Action item
Count how many lines of the data include the string "into", then say that number and stop.

Data records
▬▬▬▬▬▬▬▬▬▬

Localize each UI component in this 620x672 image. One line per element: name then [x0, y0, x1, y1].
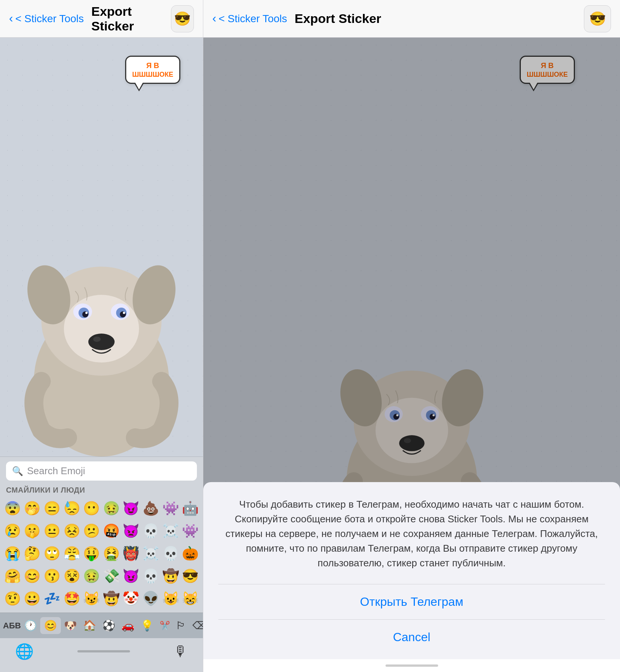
- speech-line2: ШШШШОКЕ: [132, 70, 173, 79]
- right-panel: ‹ < Sticker Tools Export Sticker 😎 Я В Ш…: [203, 0, 620, 672]
- emoji-cell[interactable]: 😸: [181, 588, 200, 610]
- left-speech-bubble: Я В ШШШШОКЕ: [125, 56, 180, 84]
- left-emoji-button[interactable]: 😎: [171, 5, 194, 32]
- emoji-cell[interactable]: 🤨: [3, 588, 22, 610]
- emoji-cell[interactable]: 🙄: [42, 543, 62, 564]
- emoji-cell[interactable]: 🤔: [23, 543, 42, 564]
- right-nav-bar: ‹ < Sticker Tools Export Sticker 😎: [203, 0, 620, 38]
- emoji-cell[interactable]: 💀: [141, 565, 160, 587]
- left-dog-illustration: [11, 238, 192, 457]
- cancel-button[interactable]: Cancel: [218, 620, 605, 659]
- emoji-cell[interactable]: 🤫: [23, 520, 42, 542]
- emoji-cell[interactable]: 😑: [42, 498, 62, 519]
- emoji-cell[interactable]: 🤭: [23, 498, 42, 519]
- right-sticker-canvas: Я В ШШШШОКЕ: [203, 38, 620, 659]
- search-icon: 🔍: [12, 466, 23, 476]
- emoji-cell[interactable]: 🤠: [161, 565, 180, 587]
- emoji-grid: 😨 🤭 😑 😓 😶 🤢 😈 💩 👾 🤖 😢 🤫 😐 😣 😕 🤬 👿 💀 ☠️ 👾…: [0, 498, 203, 613]
- keyboard-food-icon[interactable]: 🏠: [80, 616, 99, 635]
- emoji-cell[interactable]: 🤮: [102, 543, 121, 564]
- emoji-cell[interactable]: 💀: [141, 520, 160, 542]
- keyboard-activity-icon[interactable]: ⚽: [99, 616, 118, 635]
- right-emoji-icon: 😎: [589, 11, 606, 27]
- emoji-cell[interactable]: 😢: [3, 520, 22, 542]
- emoji-cell[interactable]: 😈: [122, 565, 141, 587]
- left-panel: ‹ < Sticker Tools Export Sticker 😎 Я В Ш…: [0, 0, 203, 672]
- emoji-cell[interactable]: 😣: [62, 520, 82, 542]
- left-nav-bar: ‹ < Sticker Tools Export Sticker 😎: [0, 0, 203, 38]
- emoji-cell[interactable]: 😨: [3, 498, 22, 519]
- left-back-label[interactable]: < Sticker Tools: [15, 13, 84, 25]
- left-nav-title: Export Sticker: [91, 4, 165, 33]
- svg-point-7: [82, 311, 88, 317]
- svg-point-2: [64, 295, 139, 363]
- emoji-cell[interactable]: 🤩: [62, 588, 82, 610]
- emoji-cell[interactable]: 🤗: [3, 565, 22, 587]
- emoji-cell[interactable]: 🤢: [82, 565, 101, 587]
- left-back-button[interactable]: ‹ < Sticker Tools: [9, 12, 84, 25]
- emoji-cell[interactable]: 👾: [181, 520, 200, 542]
- search-placeholder: Search Emoji: [27, 465, 85, 477]
- right-nav-title: Export Sticker: [295, 11, 381, 26]
- dialog-message: Чтобы добавить стикер в Телеграм, необхо…: [218, 497, 605, 584]
- emoji-cell[interactable]: 😈: [122, 498, 141, 519]
- emoji-cell[interactable]: 😊: [23, 565, 42, 587]
- right-back-icon: ‹: [212, 11, 216, 25]
- emoji-cell[interactable]: 😼: [82, 588, 101, 610]
- emoji-cell[interactable]: 🤬: [102, 520, 121, 542]
- home-bar: [386, 664, 438, 667]
- svg-point-12: [93, 337, 101, 342]
- emoji-cell[interactable]: 😕: [82, 520, 101, 542]
- emoji-cell[interactable]: 👹: [122, 543, 141, 564]
- home-indicator-left: [77, 650, 130, 652]
- keyboard-animal-icon[interactable]: 🐶: [61, 616, 80, 635]
- speech-line1: Я В: [132, 61, 173, 70]
- emoji-cell[interactable]: ☠️: [141, 543, 160, 564]
- emoji-cell[interactable]: 💩: [141, 498, 160, 519]
- dialog-sheet: Чтобы добавить стикер в Телеграм, необхо…: [203, 482, 620, 659]
- emoji-cell[interactable]: 💀: [161, 543, 180, 564]
- open-telegram-button[interactable]: Открыть Телеграм: [218, 584, 605, 620]
- emoji-cell[interactable]: 😎: [181, 565, 200, 587]
- emoji-cell[interactable]: 😵: [62, 565, 82, 587]
- emoji-cell[interactable]: 🤡: [122, 588, 141, 610]
- microphone-icon[interactable]: 🎙: [174, 643, 188, 660]
- keyboard-toolbar: АБВ 🕐 😊 🐶 🏠 ⚽ 🚗 💡 ✂️ 🏳 ⌫: [0, 613, 203, 638]
- emoji-cell[interactable]: 🤑: [82, 543, 101, 564]
- emoji-cell[interactable]: 😶: [82, 498, 101, 519]
- keyboard-emoji-icon[interactable]: 😊: [40, 617, 61, 634]
- emoji-cell[interactable]: 👾: [161, 498, 180, 519]
- keyboard-travel-icon[interactable]: 🚗: [118, 616, 138, 635]
- emoji-cell[interactable]: 👽: [141, 588, 160, 610]
- keyboard-object-icon[interactable]: 💡: [138, 616, 157, 635]
- right-back-button[interactable]: ‹ < Sticker Tools: [212, 12, 287, 25]
- emoji-cell[interactable]: 😀: [23, 588, 42, 610]
- emoji-cell[interactable]: 😓: [62, 498, 82, 519]
- emoji-cell[interactable]: ☠️: [161, 520, 180, 542]
- emoji-cell[interactable]: 😗: [42, 565, 62, 587]
- emoji-cell[interactable]: 💸: [102, 565, 121, 587]
- right-back-label[interactable]: < Sticker Tools: [219, 13, 287, 25]
- svg-point-8: [120, 311, 126, 317]
- emoji-search-bar[interactable]: 🔍 Search Emoji: [6, 461, 197, 481]
- emoji-cell[interactable]: 🤠: [102, 588, 121, 610]
- keyboard-clock-icon[interactable]: 🕐: [21, 616, 40, 635]
- emoji-cell[interactable]: 😺: [161, 588, 180, 610]
- keyboard-symbol-icon[interactable]: ✂️: [157, 618, 173, 634]
- emoji-cell[interactable]: 🤢: [102, 498, 121, 519]
- globe-icon[interactable]: 🌐: [15, 643, 34, 660]
- left-sticker-canvas: Я В ШШШШОКЕ: [0, 38, 203, 457]
- emoji-cell[interactable]: 💤: [42, 588, 62, 610]
- keyboard-flag-icon[interactable]: 🏳: [173, 616, 189, 635]
- emoji-cell[interactable]: 😐: [42, 520, 62, 542]
- svg-point-10: [123, 312, 125, 314]
- emoji-cell[interactable]: 🤖: [181, 498, 200, 519]
- emoji-cell[interactable]: 😤: [62, 543, 82, 564]
- dialog-overlay: Чтобы добавить стикер в Телеграм, необхо…: [203, 38, 620, 659]
- emoji-cell[interactable]: 👿: [122, 520, 141, 542]
- emoji-cell[interactable]: 😭: [3, 543, 22, 564]
- emoji-cell[interactable]: 🎃: [181, 543, 200, 564]
- keyboard-abc-btn[interactable]: АБВ: [3, 621, 21, 631]
- right-emoji-button[interactable]: 😎: [584, 5, 611, 32]
- svg-point-11: [88, 334, 115, 350]
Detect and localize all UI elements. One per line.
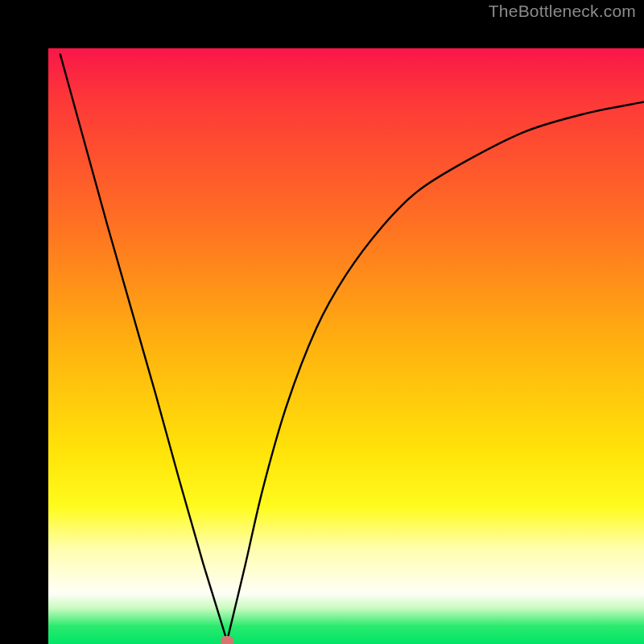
chart-plot-area (48, 48, 644, 644)
watermark-text: TheBottleneck.com (489, 2, 636, 21)
chart-curve (48, 48, 644, 644)
minimum-marker (221, 636, 233, 644)
chart-frame (0, 0, 644, 644)
curve-right-branch (227, 102, 644, 642)
curve-left-branch (60, 54, 227, 641)
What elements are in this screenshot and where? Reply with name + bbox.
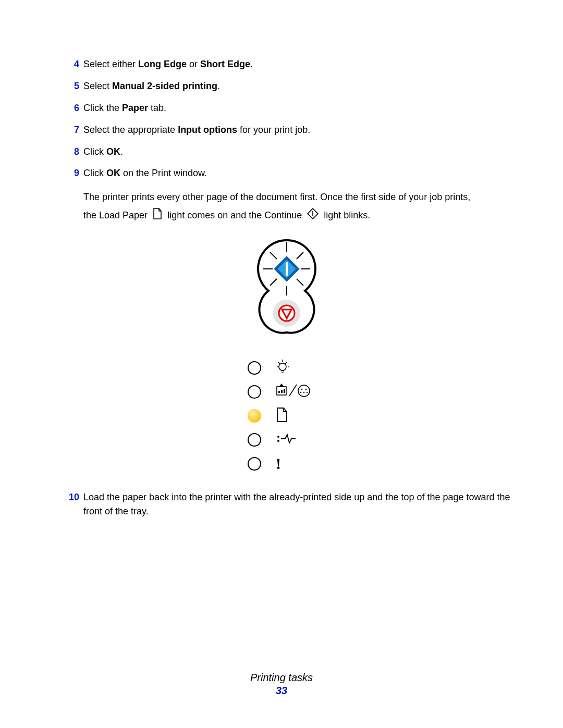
indicator-row [248,380,326,404]
footer-title: Printing tasks [250,672,313,683]
step-text: Click the Paper tab. [83,101,511,116]
step-number: 4 [63,57,79,72]
svg-rect-23 [278,391,280,393]
led-off [248,361,261,375]
svg-point-33 [277,436,279,438]
indicator-row: ! [248,452,326,476]
step-list: 4Select either Long Edge or Short Edge.5… [63,57,511,181]
body-text: light blinks. [324,210,370,220]
step-number: 9 [63,166,79,181]
svg-rect-25 [284,389,285,393]
step-item: 4Select either Long Edge or Short Edge. [63,57,511,72]
step-text: Load the paper back into the printer wit… [83,490,511,519]
step-item: 6Click the Paper tab. [63,101,511,116]
led-off [248,457,261,471]
step-number: 10 [63,490,79,519]
led-off [248,385,261,399]
step-number: 7 [63,123,79,138]
svg-point-30 [300,391,302,393]
body-text: the Load Paper [83,210,148,220]
printer-panel-illustration: ! [63,235,511,476]
step-10: 10 Load the paper back into the printer … [63,490,511,519]
document-page: 4Select either Long Edge or Short Edge.5… [0,0,563,728]
svg-marker-22 [279,384,284,387]
continue-diamond-icon [307,207,319,226]
indicator-row [248,356,326,380]
step-number: 5 [63,79,79,94]
svg-point-28 [301,388,303,390]
paper-icon [276,407,288,425]
led-on [248,409,261,423]
indicator-row [248,428,326,452]
body-text: light comes on and the Continue [167,210,304,220]
svg-line-19 [278,362,280,364]
step-text: Click OK on the Print window. [83,166,511,181]
svg-line-20 [285,362,287,364]
page-footer: Printing tasks 33 [0,672,563,697]
step-number: 6 [63,101,79,116]
svg-point-29 [305,388,307,390]
step-item: 5Select Manual 2-sided printing. [63,79,511,94]
body-text: The printer prints every other page of t… [83,192,470,202]
step-number: 8 [63,145,79,159]
bulb-icon [276,359,289,377]
svg-point-27 [298,385,310,397]
step-item: 8Click OK. [63,145,511,159]
paper-icon [152,207,163,226]
svg-point-31 [303,391,305,393]
step-item: 9Click OK on the Print window. [63,166,511,181]
svg-line-26 [289,385,297,396]
error-icon: ! [276,456,281,472]
svg-rect-24 [281,390,283,393]
toner-drum-icon [276,384,312,400]
jam-icon [276,433,297,447]
led-off [248,433,261,447]
step-text: Select Manual 2-sided printing. [83,79,511,94]
step-text: Click OK. [83,145,511,159]
svg-point-15 [279,363,286,371]
step-text: Select either Long Edge or Short Edge. [83,57,511,72]
step-9-continuation: 9 The printer prints every other page of… [63,188,511,225]
page-number: 33 [0,685,563,697]
step-item: 7Select the appropriate Input options fo… [63,123,511,138]
step-text: Select the appropriate Input options for… [83,123,511,138]
svg-point-34 [277,440,279,442]
svg-point-32 [307,391,308,393]
indicator-row [248,404,326,428]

▬▬▬▬▬▬▬▬▬▬

Completed task
2